While community impact fees were originally written to simply make a community whole for the costs imposed by hosting a marijuana business, in practice, most of the CIFs flowed directly into municipal coffers for general use.
Cannabis establishments tend to have very few impacts upon a host community. In the early stages of legalization, retail stores would be overwhelmed with customers, often requiring police details. The operators generally paid for those details, without receiving a credit against the CIF. Municipalities viewed the CIF as a windfall, and have disavowed any legal obligation to demonstrate actual costs. With COVID-19 straining government budgets, the local 3% retail tax can generate meaningful revenues, in some instances over $1 million a year.
Meanwhile, those same municipalities see all of the Amazon vans roaming their streets, ferrying retail goods to their residents, and speculate that cannabis home delivery could take a bite out of cannabis retail sales and potentially diminish their tax take. They seem to overlook the opportunity to have the biggest tax contributors become the home delivery operators, without the headaches of inbound customer traffic tied to a storefront. Additionally, registered delivery vehicles generate far more excise tax than personal property taxes on iPads outfitted as check-out stations.
Building upon this fear and the budget crunches created by COVID-19, opponents of the home delivery model (not the courier model) and its exclusivity period peppered municipal officials with emails, stoking unfounded fears of the risks of siting a home delivery business.
Meanwhile, having been locked out of much of the industry by the host community process, SEs and EEs see home delivery as their chance to finally participate in the industry in a significant way. Meanwhile, the Commonwealth Dispensary Association and its members see the potential for home delivery to take a big bite out of their business. While the original CDA members apparently had no issue with the preference given to RMDs (registered marijuana dispensaries—the original term of art for a medical marijuana store) to receive priority licensing, they now object to a preference for Social Equity and Economic Empowerment applicants.
Much of the controversy rests at the feet of the existing retailers, many of whom attempted to exert control over the prospective licensees, insisting on owning part of the delivery business (often the magical 9.99%, but many times even higher). They also demanded that while the retailer could contract with several home delivery operators, the home delivery licensees would not courier for any other stores. UberEats and other home delivery agents charge around 30% of the order value as a fee from the restaurant to complete a home delivery, and the cannabis technology platforms were suggesting a similar fee (25% to 30%).
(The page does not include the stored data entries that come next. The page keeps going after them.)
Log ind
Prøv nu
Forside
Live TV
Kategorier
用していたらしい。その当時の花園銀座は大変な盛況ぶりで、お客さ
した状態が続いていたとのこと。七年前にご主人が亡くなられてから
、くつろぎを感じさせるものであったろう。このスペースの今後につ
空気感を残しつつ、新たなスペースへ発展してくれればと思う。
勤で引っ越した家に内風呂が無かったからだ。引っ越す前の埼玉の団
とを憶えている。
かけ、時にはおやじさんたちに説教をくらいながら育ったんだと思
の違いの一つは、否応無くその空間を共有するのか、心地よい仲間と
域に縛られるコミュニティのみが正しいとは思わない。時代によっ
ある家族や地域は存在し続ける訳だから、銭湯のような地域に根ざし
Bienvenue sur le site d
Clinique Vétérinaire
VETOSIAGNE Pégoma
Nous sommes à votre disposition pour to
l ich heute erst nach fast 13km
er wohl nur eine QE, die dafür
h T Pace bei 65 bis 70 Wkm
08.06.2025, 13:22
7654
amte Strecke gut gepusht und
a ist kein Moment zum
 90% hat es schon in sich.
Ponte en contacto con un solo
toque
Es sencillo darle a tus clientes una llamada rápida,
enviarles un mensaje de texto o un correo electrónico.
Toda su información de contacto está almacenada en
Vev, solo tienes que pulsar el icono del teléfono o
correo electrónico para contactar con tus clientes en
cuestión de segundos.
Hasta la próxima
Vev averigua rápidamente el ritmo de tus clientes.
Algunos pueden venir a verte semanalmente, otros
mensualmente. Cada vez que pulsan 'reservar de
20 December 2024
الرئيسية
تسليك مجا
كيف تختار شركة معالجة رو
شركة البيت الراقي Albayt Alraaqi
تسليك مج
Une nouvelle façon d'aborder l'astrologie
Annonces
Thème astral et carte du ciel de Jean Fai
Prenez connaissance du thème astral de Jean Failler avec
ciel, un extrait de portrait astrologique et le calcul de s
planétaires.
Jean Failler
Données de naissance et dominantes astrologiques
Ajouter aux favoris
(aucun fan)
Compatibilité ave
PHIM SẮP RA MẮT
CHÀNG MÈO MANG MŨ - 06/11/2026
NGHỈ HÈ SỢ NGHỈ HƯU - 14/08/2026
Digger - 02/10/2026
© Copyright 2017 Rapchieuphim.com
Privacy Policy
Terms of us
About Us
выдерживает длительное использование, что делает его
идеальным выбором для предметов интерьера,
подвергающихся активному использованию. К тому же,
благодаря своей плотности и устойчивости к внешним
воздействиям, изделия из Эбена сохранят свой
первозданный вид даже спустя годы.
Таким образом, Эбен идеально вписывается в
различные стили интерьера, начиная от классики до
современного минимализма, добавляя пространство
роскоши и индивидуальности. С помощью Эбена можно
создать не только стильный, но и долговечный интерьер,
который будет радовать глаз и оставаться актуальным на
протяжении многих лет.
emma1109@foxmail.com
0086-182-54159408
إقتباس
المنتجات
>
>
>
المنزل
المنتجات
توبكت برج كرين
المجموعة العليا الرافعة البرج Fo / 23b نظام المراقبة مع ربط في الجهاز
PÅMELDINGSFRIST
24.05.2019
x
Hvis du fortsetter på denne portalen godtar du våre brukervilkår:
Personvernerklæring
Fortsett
Selfishly, the retailers were generally firm that they would not share any of their profit margin with the Social Equity delivery agents. In the end, it was that greed and heavy-handedness that undermined their position, driving desperate applicants to rightfully complain about the business model to the CCC. Had the retailers demonstrated any sense of fair play or equitable distribution of profits with the Social Equity operators in the first place, it is unlikely they would now be in a position to directly compete with these very same operators.
[Note: since the writing of this article, the CDA has sued the CCC to overturn the home delivery license model. We will explore that in an upcoming installment.]